# WORK ORDER
Search the listing below for lines that hold the word "public", and report only how many there are.

# SOURCE DATA
------------

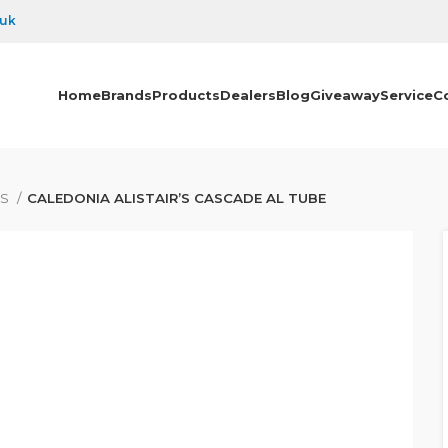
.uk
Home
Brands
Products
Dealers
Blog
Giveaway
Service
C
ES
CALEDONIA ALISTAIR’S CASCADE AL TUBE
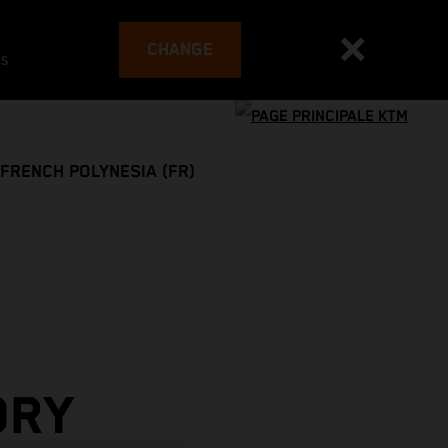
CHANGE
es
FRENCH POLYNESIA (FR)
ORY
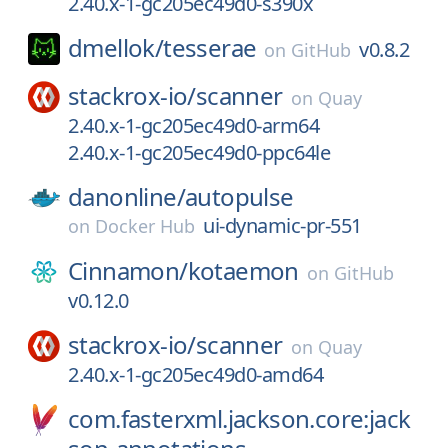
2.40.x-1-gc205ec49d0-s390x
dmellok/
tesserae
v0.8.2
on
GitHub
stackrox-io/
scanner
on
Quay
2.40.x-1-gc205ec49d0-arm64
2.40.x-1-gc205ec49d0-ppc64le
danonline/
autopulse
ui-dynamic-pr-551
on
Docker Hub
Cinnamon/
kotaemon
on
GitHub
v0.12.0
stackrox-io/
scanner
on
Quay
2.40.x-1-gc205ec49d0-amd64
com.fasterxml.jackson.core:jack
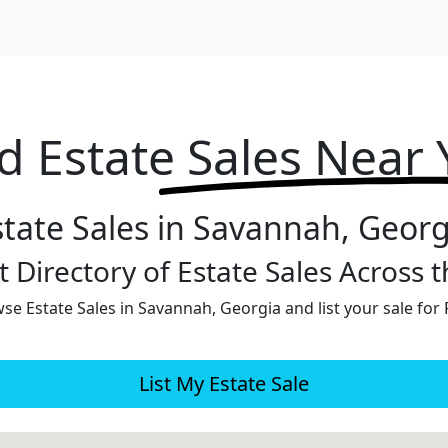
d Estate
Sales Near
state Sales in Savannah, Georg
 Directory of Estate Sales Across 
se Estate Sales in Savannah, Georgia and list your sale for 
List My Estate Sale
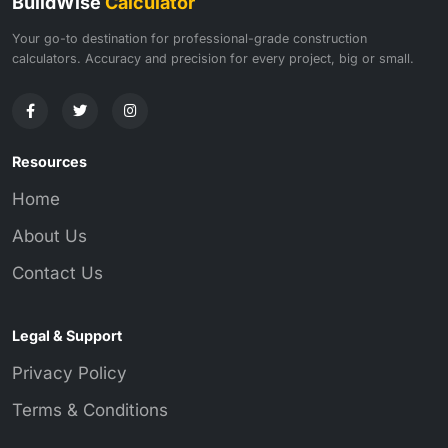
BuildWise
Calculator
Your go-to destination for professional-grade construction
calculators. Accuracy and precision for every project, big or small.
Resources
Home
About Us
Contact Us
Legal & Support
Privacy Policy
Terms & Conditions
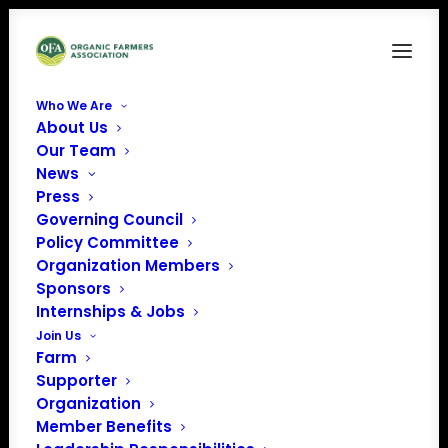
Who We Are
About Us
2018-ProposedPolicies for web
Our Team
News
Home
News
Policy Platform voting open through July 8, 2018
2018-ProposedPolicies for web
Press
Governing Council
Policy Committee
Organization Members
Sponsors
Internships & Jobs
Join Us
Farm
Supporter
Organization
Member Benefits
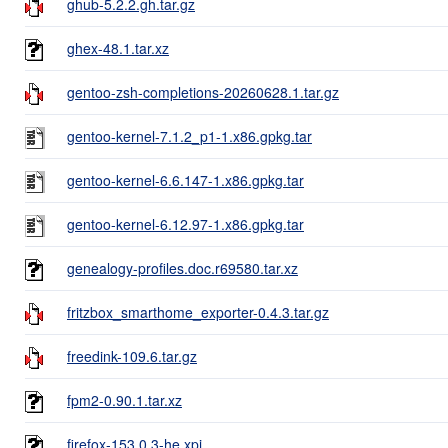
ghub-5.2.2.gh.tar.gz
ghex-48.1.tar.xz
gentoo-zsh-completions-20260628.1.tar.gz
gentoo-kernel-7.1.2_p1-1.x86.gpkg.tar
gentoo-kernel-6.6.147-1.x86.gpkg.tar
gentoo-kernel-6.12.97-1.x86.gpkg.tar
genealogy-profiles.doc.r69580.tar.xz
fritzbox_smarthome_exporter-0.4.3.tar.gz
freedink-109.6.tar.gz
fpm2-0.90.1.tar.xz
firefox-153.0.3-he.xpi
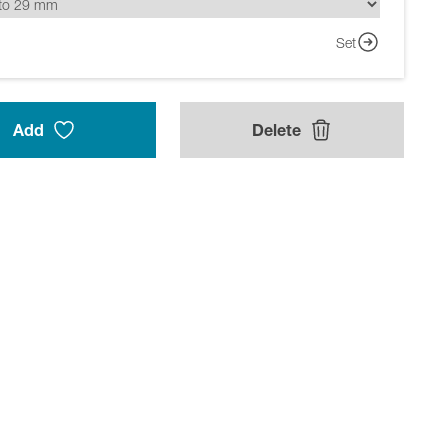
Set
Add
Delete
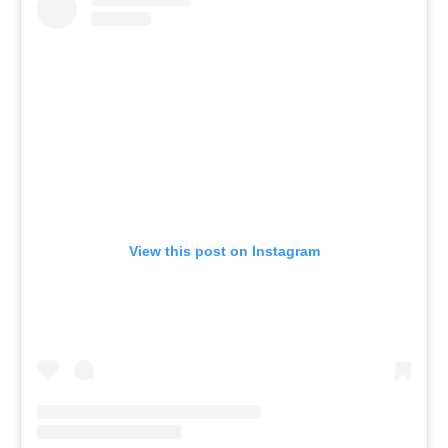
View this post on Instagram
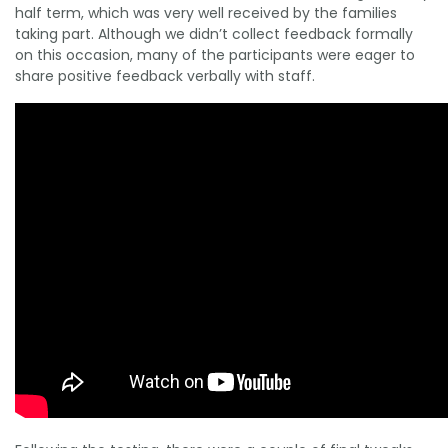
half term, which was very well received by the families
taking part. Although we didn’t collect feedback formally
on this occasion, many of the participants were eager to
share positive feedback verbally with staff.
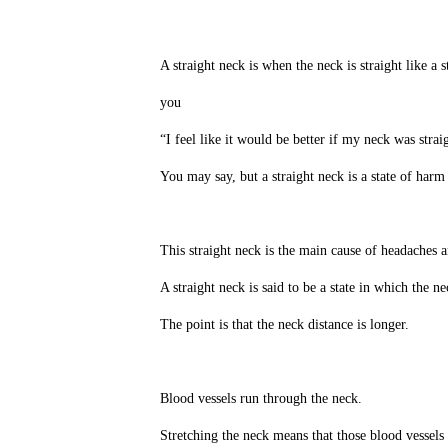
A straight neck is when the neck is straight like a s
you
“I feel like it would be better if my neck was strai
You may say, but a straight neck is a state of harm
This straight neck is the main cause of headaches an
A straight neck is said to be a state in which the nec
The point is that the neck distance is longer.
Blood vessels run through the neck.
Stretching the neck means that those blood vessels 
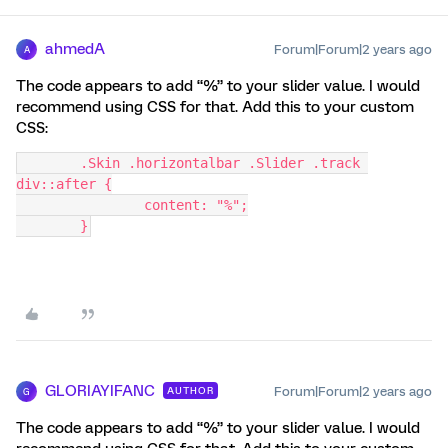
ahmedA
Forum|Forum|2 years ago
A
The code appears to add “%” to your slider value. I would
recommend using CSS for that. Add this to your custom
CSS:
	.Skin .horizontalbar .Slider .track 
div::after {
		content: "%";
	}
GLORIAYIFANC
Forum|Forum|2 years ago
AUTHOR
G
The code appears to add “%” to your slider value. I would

------------

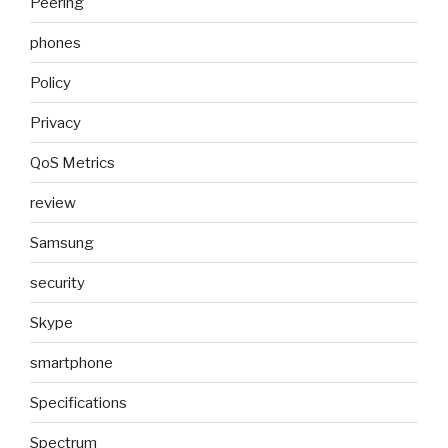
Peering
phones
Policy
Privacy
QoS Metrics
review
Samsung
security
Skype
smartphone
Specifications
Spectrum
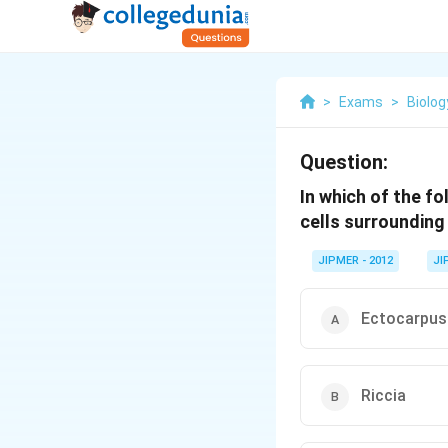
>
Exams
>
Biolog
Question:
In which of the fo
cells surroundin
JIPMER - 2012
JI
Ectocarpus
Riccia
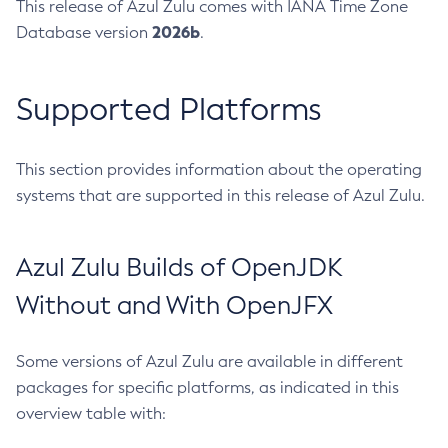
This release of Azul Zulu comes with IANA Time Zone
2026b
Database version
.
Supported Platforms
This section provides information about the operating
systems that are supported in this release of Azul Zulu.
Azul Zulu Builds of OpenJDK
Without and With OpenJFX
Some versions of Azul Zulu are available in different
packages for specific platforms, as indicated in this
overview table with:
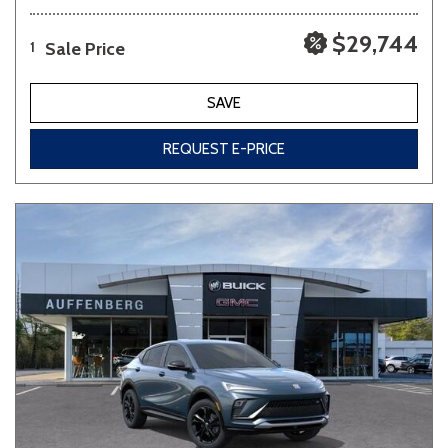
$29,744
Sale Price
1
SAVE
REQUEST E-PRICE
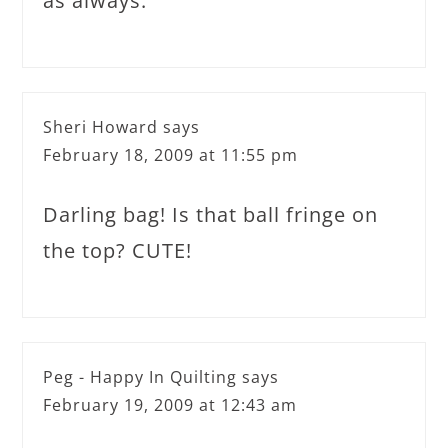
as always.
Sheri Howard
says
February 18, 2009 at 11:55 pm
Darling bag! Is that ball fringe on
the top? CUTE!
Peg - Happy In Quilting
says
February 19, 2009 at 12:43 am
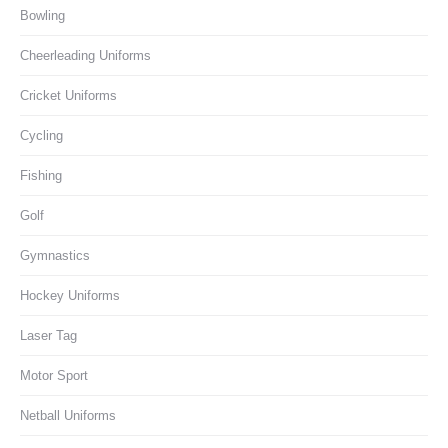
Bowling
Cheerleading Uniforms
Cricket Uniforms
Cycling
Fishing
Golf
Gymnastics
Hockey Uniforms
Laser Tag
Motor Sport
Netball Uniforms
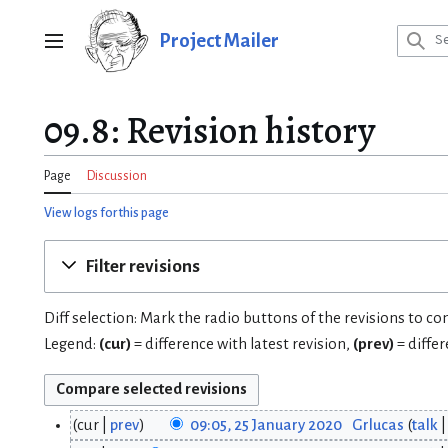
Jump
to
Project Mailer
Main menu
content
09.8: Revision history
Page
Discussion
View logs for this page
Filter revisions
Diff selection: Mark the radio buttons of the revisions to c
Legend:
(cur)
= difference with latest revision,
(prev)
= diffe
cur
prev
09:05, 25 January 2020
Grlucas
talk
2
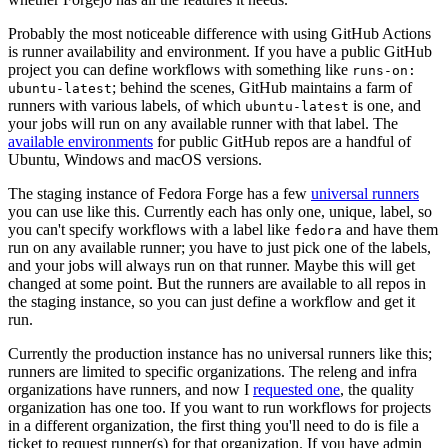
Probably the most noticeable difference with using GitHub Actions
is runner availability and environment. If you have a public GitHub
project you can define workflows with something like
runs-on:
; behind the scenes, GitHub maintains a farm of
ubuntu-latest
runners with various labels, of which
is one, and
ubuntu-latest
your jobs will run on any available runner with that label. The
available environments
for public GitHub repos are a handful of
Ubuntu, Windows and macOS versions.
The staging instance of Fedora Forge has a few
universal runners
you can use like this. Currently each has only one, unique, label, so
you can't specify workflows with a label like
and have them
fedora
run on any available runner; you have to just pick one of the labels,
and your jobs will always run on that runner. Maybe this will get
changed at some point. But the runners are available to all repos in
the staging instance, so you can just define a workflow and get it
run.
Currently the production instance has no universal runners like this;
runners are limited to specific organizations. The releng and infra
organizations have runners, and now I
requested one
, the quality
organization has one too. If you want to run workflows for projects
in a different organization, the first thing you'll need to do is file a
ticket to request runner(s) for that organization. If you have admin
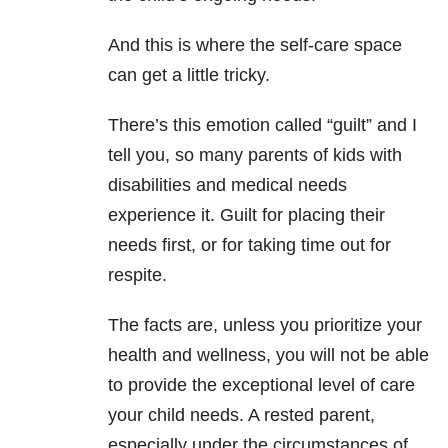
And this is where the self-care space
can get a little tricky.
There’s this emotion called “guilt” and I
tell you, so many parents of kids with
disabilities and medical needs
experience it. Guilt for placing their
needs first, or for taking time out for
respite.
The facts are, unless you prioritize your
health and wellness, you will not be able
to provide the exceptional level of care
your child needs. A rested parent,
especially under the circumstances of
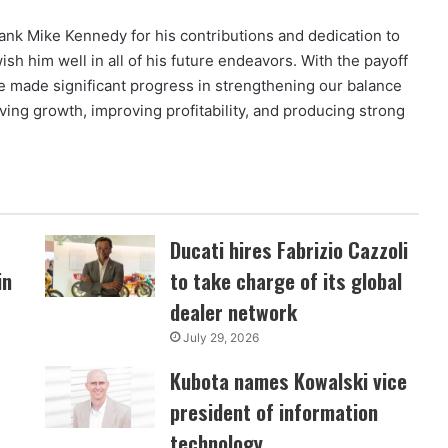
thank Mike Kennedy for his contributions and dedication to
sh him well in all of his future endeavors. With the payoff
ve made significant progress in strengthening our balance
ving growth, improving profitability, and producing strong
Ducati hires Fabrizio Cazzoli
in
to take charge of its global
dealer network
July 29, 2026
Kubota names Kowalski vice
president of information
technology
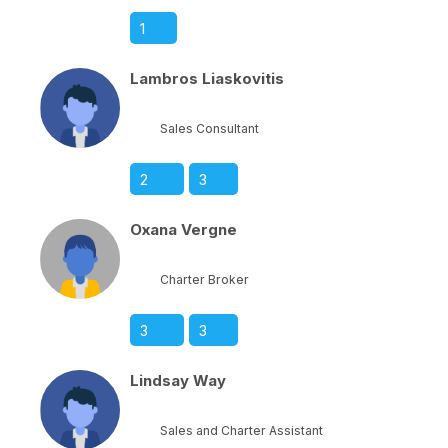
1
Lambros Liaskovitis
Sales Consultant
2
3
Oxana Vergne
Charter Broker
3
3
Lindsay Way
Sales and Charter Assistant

------------

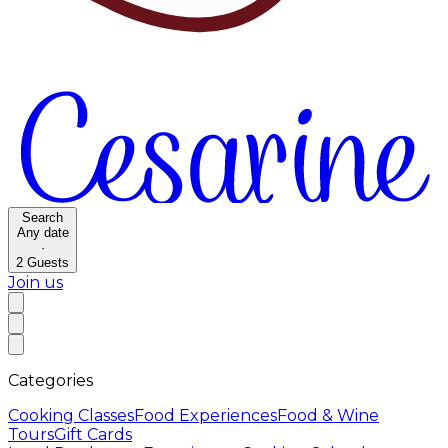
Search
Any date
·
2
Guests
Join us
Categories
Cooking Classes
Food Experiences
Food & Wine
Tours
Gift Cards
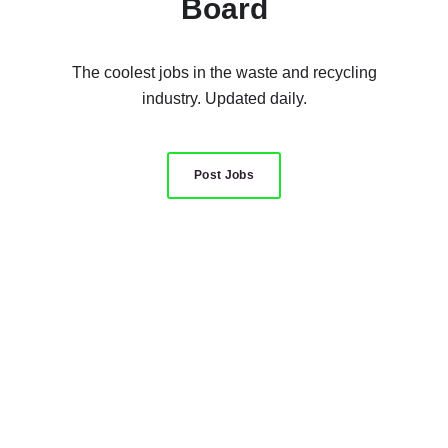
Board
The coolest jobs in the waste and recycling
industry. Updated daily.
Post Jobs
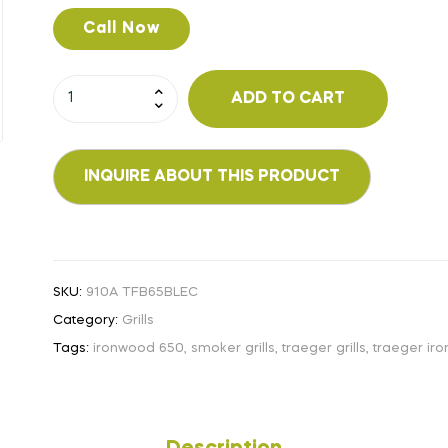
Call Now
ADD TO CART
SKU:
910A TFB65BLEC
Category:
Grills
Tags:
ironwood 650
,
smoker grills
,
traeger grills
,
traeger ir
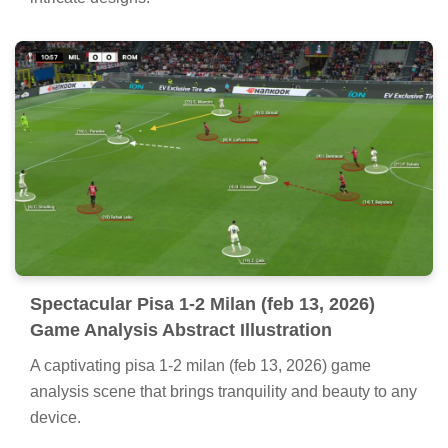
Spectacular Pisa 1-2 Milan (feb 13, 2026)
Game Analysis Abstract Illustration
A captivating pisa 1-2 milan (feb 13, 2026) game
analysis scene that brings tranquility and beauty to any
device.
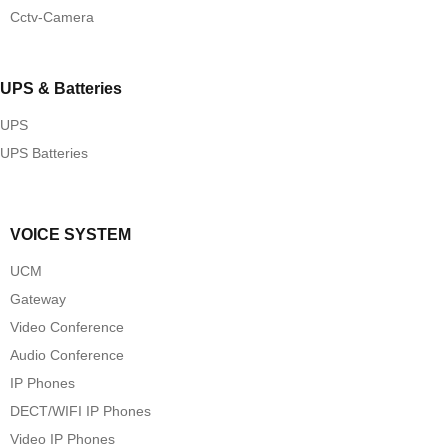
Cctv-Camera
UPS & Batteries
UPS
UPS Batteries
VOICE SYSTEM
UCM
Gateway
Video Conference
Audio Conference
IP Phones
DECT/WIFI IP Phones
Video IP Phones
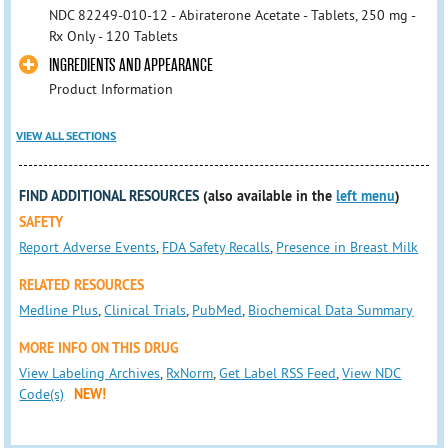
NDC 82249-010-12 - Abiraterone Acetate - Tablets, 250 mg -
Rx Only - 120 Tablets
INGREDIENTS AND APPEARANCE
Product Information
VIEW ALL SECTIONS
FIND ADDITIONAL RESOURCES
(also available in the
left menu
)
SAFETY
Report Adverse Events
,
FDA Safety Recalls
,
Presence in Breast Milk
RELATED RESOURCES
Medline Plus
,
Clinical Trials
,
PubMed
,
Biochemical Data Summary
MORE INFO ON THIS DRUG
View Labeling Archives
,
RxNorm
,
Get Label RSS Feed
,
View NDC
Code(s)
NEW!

------------

# RESULT OF THIS EXERCISE
2